In [None]:
# 1.intsalling libraies 
pip install accelerate datasets bitsandbyes transformers

In [None]:
# 2.import lib.....
import os 
import torch 
from dataclasses import dataclass ,field 
from typing import Optional 
from datasets import load_dataset 
from peft import AutoPeftModelForCausalLM,LoraConfig 
from tqdm import tqdm 
from transformers import AutoModelForCausalLM,AutoTokenizer,BitsAndBytesConfig,HfArgumentParser
from trl import SFFTrainer
from trl.trainer import ConstantLengthDataset

In [None]:
# 3.loging to HF 
from huggingface_hub import notebook_login 
notebook_login()

In [None]:
# 4. Processing 
def chars_token_ratio(dataset,tokenizer,nb_examples=400):
    "Estimate the average number of characters per token "
    total_characters,total_tokens=0,0 
    for _,example in tqdm(zip(range(nb_examples),iter(dataset)),total=nb_examples):
        text = prepare_sample_text(example)
        total_characters += len(text)
        if tokenizer.is_fast:
            total_tokens += len(tokenizer(text).tokens())
        else :
            total_tokens += len(tokenizer.tokenize(text))
    return total_characters / total_tokens


def  print_trainable_parameters(model):
    """ Print the number of trainable parameters """
    trainable_params = 0
    all_param = 0
    for _,param in model.named_parameters():
        all_param += param.numel()

    print(
        f"trainable params: {trainable_params} || all params: {all_param} || trainable%: {100 * trainable_params / all_param}"
    )


def prepare_sample_text(example):
    """Prepare the text from a sample of the dataset."""
    text =f"{example['prompt']}\n {example['response']}"
    return text 

def create_datasets(tokenizer):
    dataset =load_dataset(
        "Dahos/full-hh-rlhf",
        split="test",
        use_auth_token=True
    )
    dataset = dataset.train_test_split(test_size=0.005,seed=None)
    train_data = dataset["train"]
    valid_data = dataset["test"]
    print(f"Size of the train set: {len(train_data)}. Size of the validation set: {len(valid_data)}")

    chars_per_token = chars_token_ratio(train_data,tokenizer)
    print(f"The ratio is {chars_per_token:.2f}")
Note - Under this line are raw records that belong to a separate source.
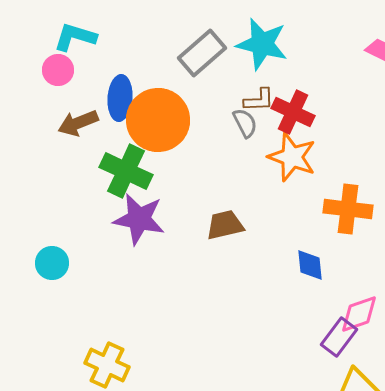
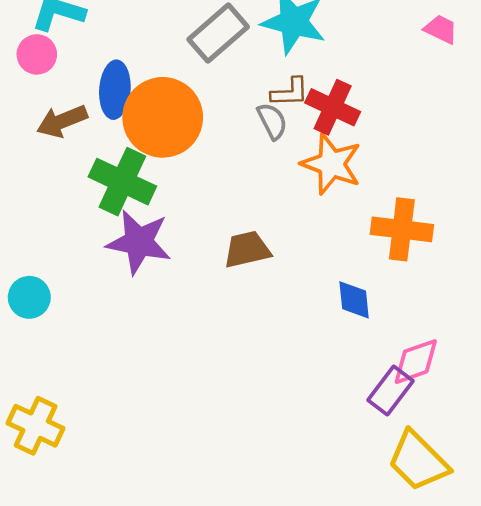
yellow cross: (107, 365) -> (36, 426), moved

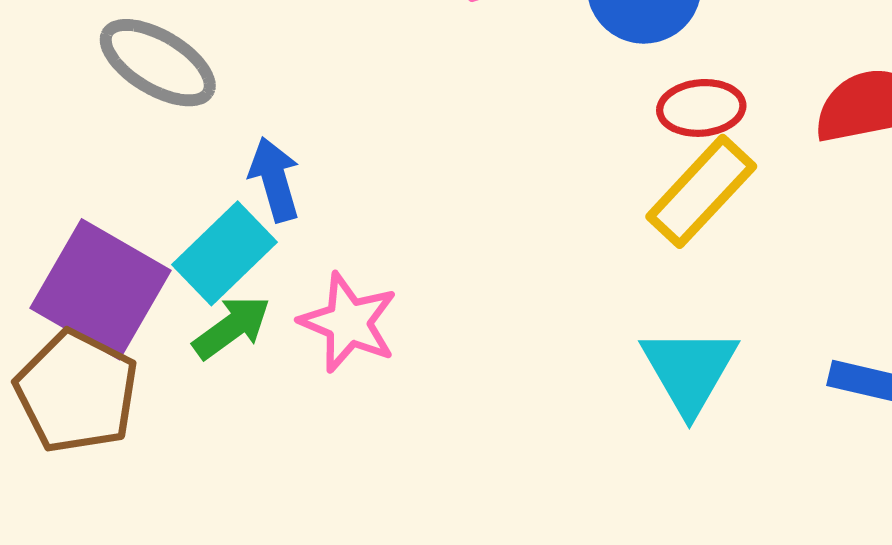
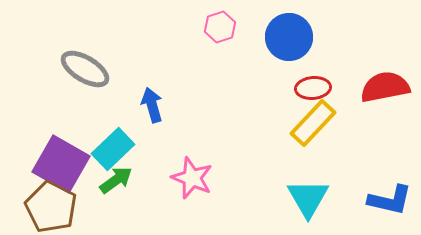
blue arrow: (275, 179) -> (152, 105), moved
pink star: (348, 323) -> (192, 178), moved

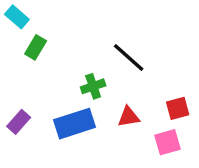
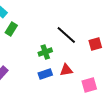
red square: (178, 108) -> (95, 44), moved
blue rectangle: (74, 124) -> (45, 74), moved, size x0.6

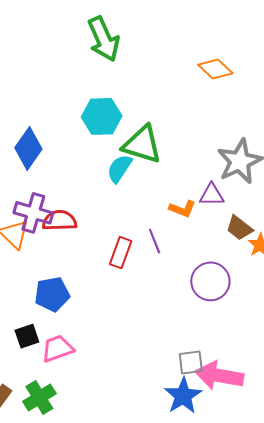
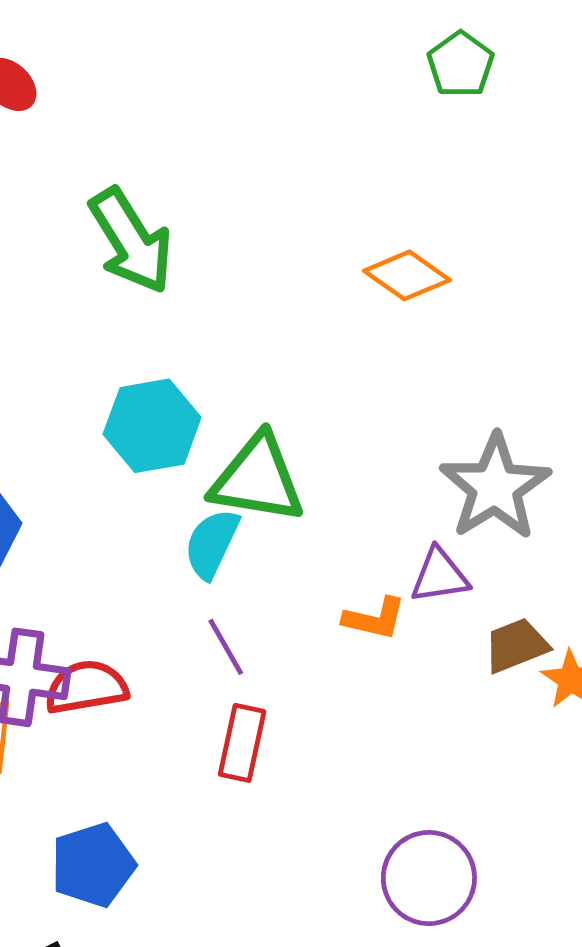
brown trapezoid: (239, 228) -> (516, 645), turned 128
purple line: (155, 241) -> (226, 647), moved
purple circle: (210, 281) -> (429, 878), moved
    train_dataset = ConstantLengthDataset(
        tokenizer,
        train_data,
        formatting_func = prepare_sample_text,
        infinite=True,
        seq_length=256,
        chars_per_token=chars_per_token,
    )
    valid_dataset = ConstantLengthDataset(
        tokenizer,
        valid_data,
        formatting_func=prepare_sample_text,
        infinite=True,
        seq_length=256,
        chars_per_token=chars_per_token,
    )
    return train_dataset,valid_dataset